- Directed by: Frank Borzage
- Written by: Delmer Daves Carl Erickson (add. dialogue)
- Based on: story "Lady with a Badge" by Frank Wead and Ferdinand Reyher
- Produced by: Frank Borzage
- Starring: Kay Francis George Brent Patricia Ellis
- Cinematography: Sidney Hickox
- Edited by: William Holmes
- Music by: Leo F. Forbstein
- Production company: Warner Bros. Pictures
- Distributed by: Warner Bros. Pictures/The Vitaphone Corporation
- Release date: June 19, 1935 (New York City);
- Running time: 72-78 minutes
- Country: United States
- Language: English

= Stranded (1935 film) =

1935 American drama film directed by Frank Borzage

Stranded is a 1935 American drama film directed by Frank Borzage and starring Kay Francis, George Brent and Patricia Ellis.
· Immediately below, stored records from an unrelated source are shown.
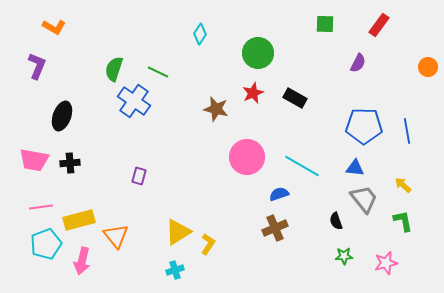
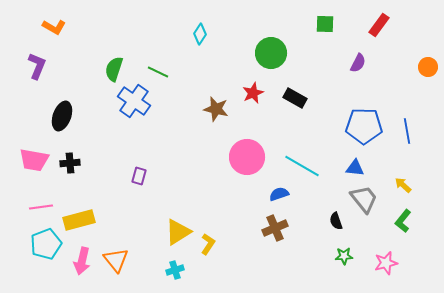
green circle: moved 13 px right
green L-shape: rotated 130 degrees counterclockwise
orange triangle: moved 24 px down
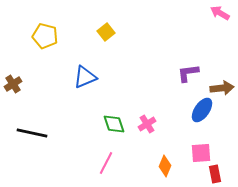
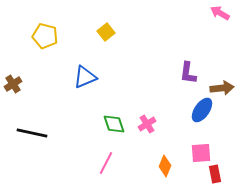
purple L-shape: rotated 75 degrees counterclockwise
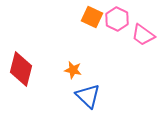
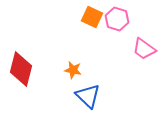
pink hexagon: rotated 10 degrees counterclockwise
pink trapezoid: moved 1 px right, 14 px down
The film's sets were designed by the art director Anton Grot.

==Plot==
Lynn Palmer is a volunteer for Travelers Aid in San Francisco who goes out of her way to help for immigrants, travelers, the unemployed and the homeless. Mack Hale is a construction manager on the Golden Gate Bridge (which would not be completed until 1937), who comes to Lynn's station seeking information about a worker he wants to hire. Lynn and Mack are attracted to each other, despite their different personalities and outlook. Lynn's roommate, Velma Tuthill, is the daughter of one of the bridge's backers and is also attracted to Mack.
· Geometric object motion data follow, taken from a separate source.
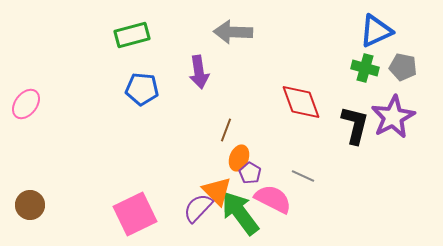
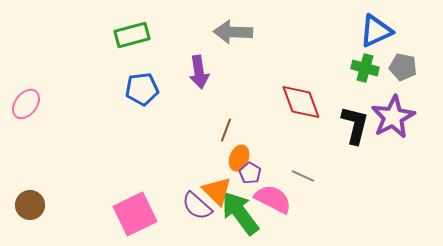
blue pentagon: rotated 12 degrees counterclockwise
purple semicircle: moved 1 px left, 2 px up; rotated 92 degrees counterclockwise
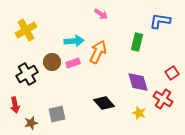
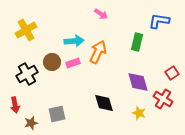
blue L-shape: moved 1 px left
black diamond: rotated 25 degrees clockwise
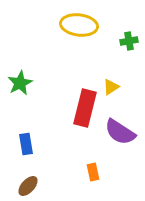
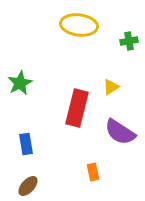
red rectangle: moved 8 px left
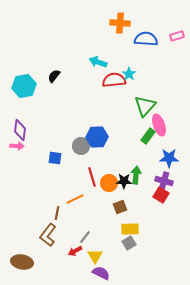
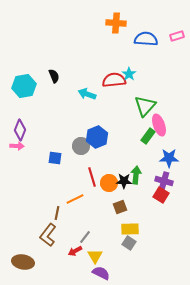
orange cross: moved 4 px left
cyan arrow: moved 11 px left, 32 px down
black semicircle: rotated 120 degrees clockwise
purple diamond: rotated 15 degrees clockwise
blue hexagon: rotated 20 degrees counterclockwise
gray square: rotated 24 degrees counterclockwise
brown ellipse: moved 1 px right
Lynn and Mack date, even though he is often put off by how she turns her attentions to people he thinks are unworthy. In the meantime, Mack comes under pressure from a protection racket mob led by "Sharkey". Sharkey bribes and manipulates some workers to create dangerous conditions that cause Mack to fire them. Though Mack has proposed marriage, Lynn rejects his demand that she quit her work helping others. Mack, however, is threatened with a walkout by the workers over his apparent callousness and accusations that he caused a worker's death, all instigated by Sharkey. At a workers' meeting, Lynn helps to expose Sharkey's plot and clear Mack's name with the men, who turn on Sharkey. Mack admits to Lynn that he was wrong to look down on others less fortunate than himself, and the two are reunited with the promise that they can each devote themselves to the work each cares for.

==Cast==
- Kay Francis as Lynn Palmer
- George Brent as Mack Hale
- Patricia Ellis as Velma Tuthill
- Donald Woods as John Wesley
- Robert Barrat as Stanislaus Janauschek
- Barton MacLane as Sharkey
- Joseph Crehan as Johnny Quinn
- William Harrigan as Updyke
- Henry O'Neill as Mr. Tuthill
- Frankie Darro as James "Jimmy" Rivers
- John Wray as Mike Gibbons
- Edward McWade as Tim Powers
- June Travis as Mary Rand
- Ann Shoemaker as Mrs. Tuthill
- Gavin Gordon as Jack
- Spencer Charters as Boatman
- Joan Gay as Diane Nichols
- Adrian Morris as Rivet Boss

==Reception==
The New York Times reviewer called Stranded "a mobile drama which manages to be quite unbelievable and generally entertaining. ... The picture's chief virtue is its sense of humor."